La cuestión es si la elección laica resulta de por sí mejor e incluso si no debe haber alternativa por ser la única admisible y homologable con las democracias más avanzadas

Ignacio Molina
Acto de investidura de Sánchez ante el Rey.
Acto de investidura de Sánchez ante el Rey. Fernando Alvarado (EFE)

Nunca, desde 1978, había triunfado en España una moción de censura ni el presidente del Gobierno había sido investido sin que lo propusiera el Rey o sin pertenecer al partido ganador de las elecciones. Pero la llegada al poder de Pedro Sánchez no solo ha sido novedosa en lo político-constitucional sino también en lo simbólico por ser la primera vez que la toma de posesión en Zarzuela se realiza sin Biblia y crucifijo. Comentaristas y redes sociales han alabado o criticado el gesto según su orientación ideológica. Los más conservadores han visto mero postureo cuando no un desprecio a la tradición.
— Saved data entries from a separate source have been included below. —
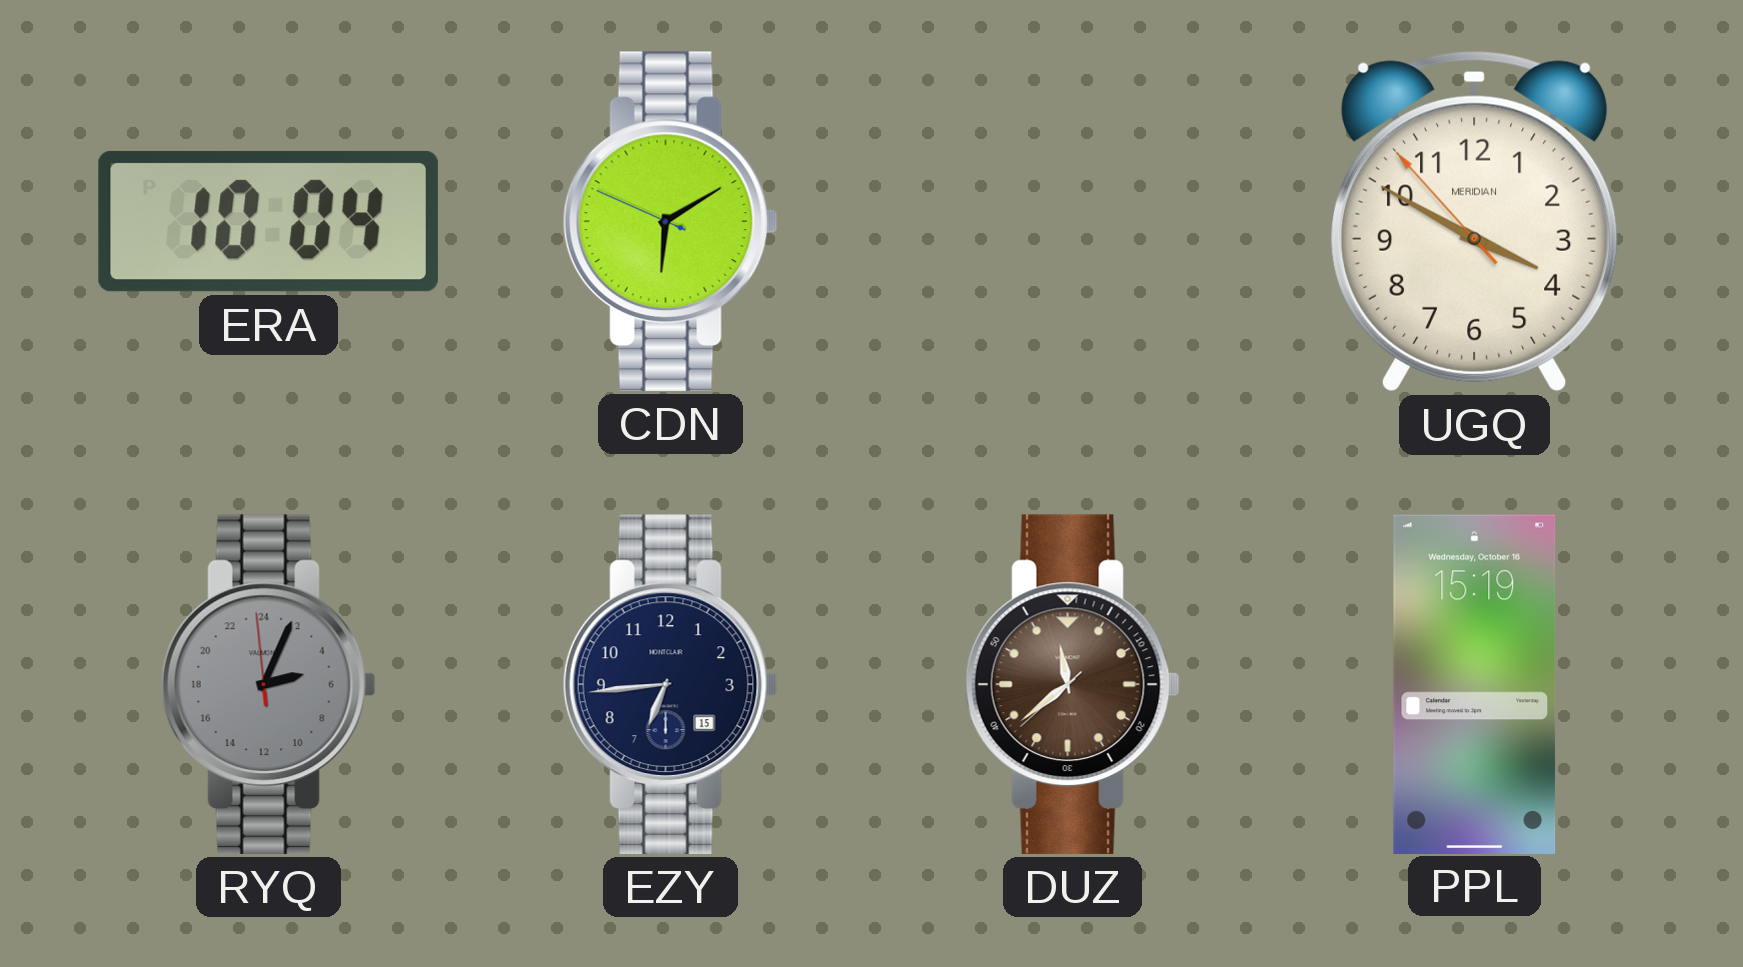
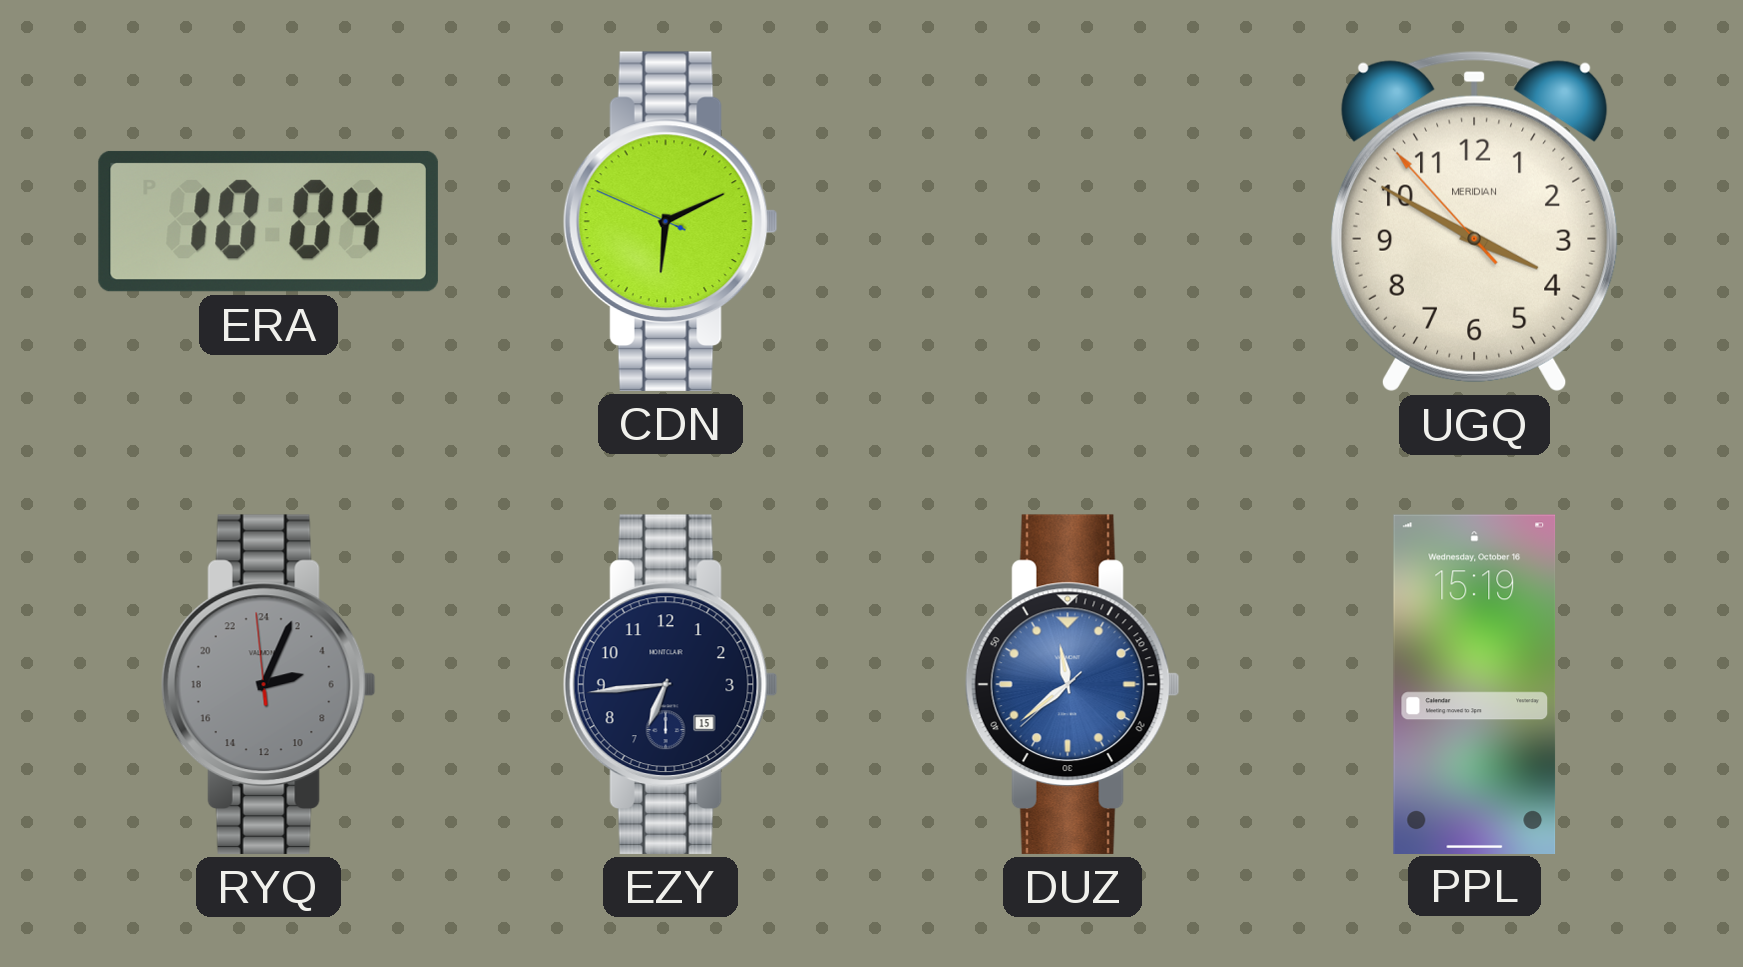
CDN: 6:09 -> 6:10
DUZ dial: brown -> blue
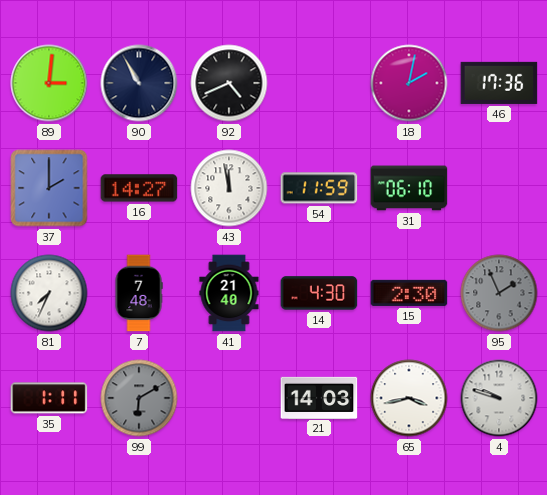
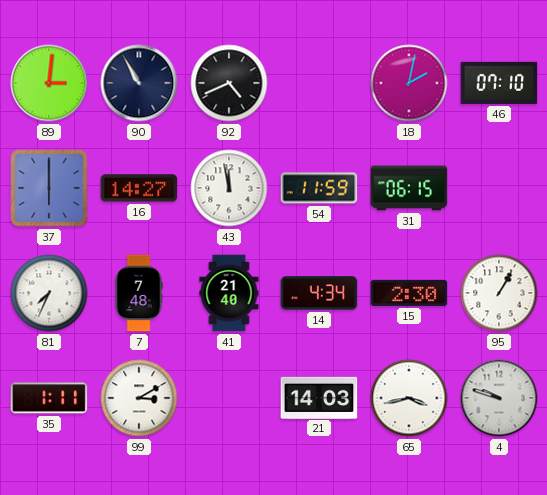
46: 17:36 -> 07:10
37: 2:00 -> 6:00
31: 06:10 -> 06:15
14: 4:30 -> 4:34
95: 1:56 -> 1:05
95 dial: grey -> white
99: 6:10 -> 3:10
99 dial: grey -> white
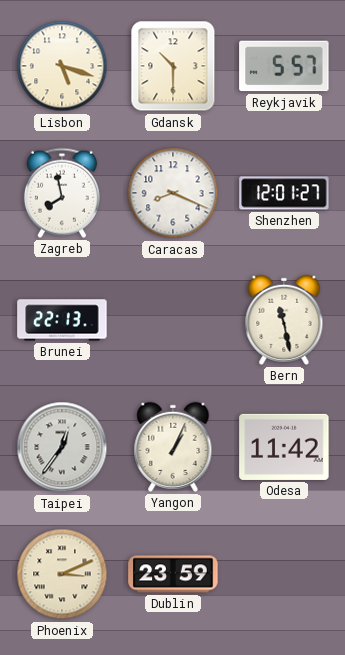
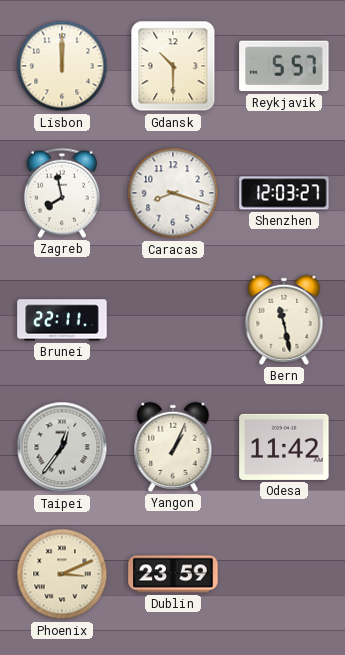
Lisbon: 5:18 -> 12:00
Caracas: 8:19 -> 8:18
Shenzhen: 12:01 -> 12:03
Brunei: 22:13 -> 22:11
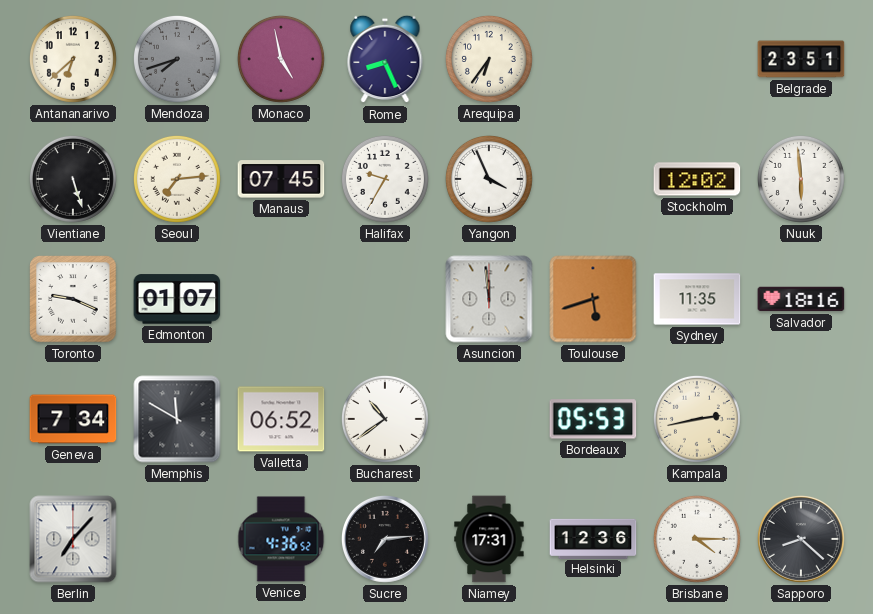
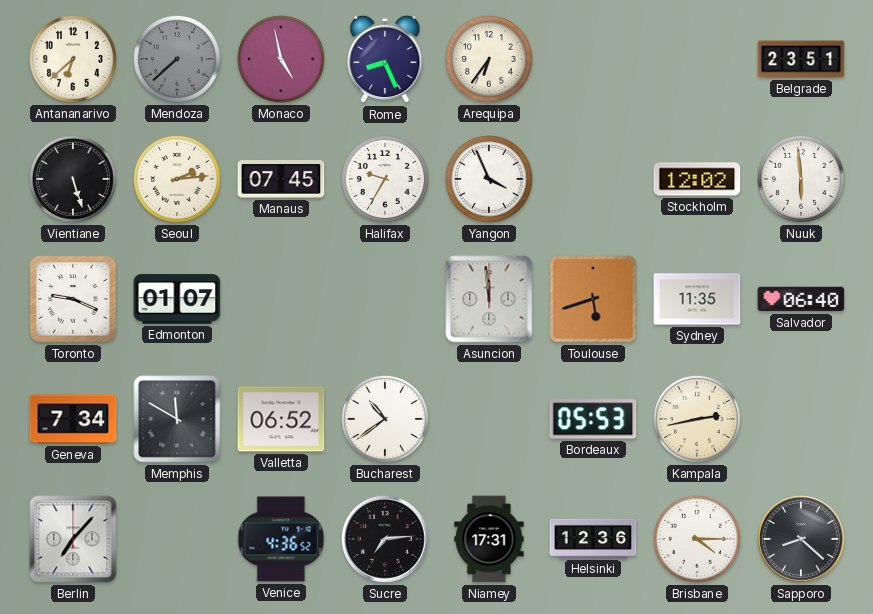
Mendoza: 7:42 -> 7:38
Seoul: 7:14 -> 2:14
Salvador: 18:16 -> 06:40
En el polo opuesto se ha señalado que “por fin entramos en el siglo XXI” y que, en un Estado aconfesional como el nuestro, lo que debería escandalizar es la posibilidad de que alguien jure su cargo público ante signos religiosos ¿De veras?

No se puede imponer una fórmula que violente a quien sea ateo, profese una creencia distinta de la católica o simplemente no desee manifestarla en público. La posibilidad de prometer está garantizada en nuestro país y es probable que sea la más usada, en particular por los altos cargos de izquierda. El paso dado ahora –no exhibir elementos cristianos- responde a un cambio en la ceremonia que, en contra de lo que se ha dicho, no ha impuesto el nuevo presidente sino que se introdujo hace cuatro años por Felipe VI como opción. Mariano Rajoy prefirió la jura y los símbolos de costumbre. Pedro Sánchez ha decidido lo contrario.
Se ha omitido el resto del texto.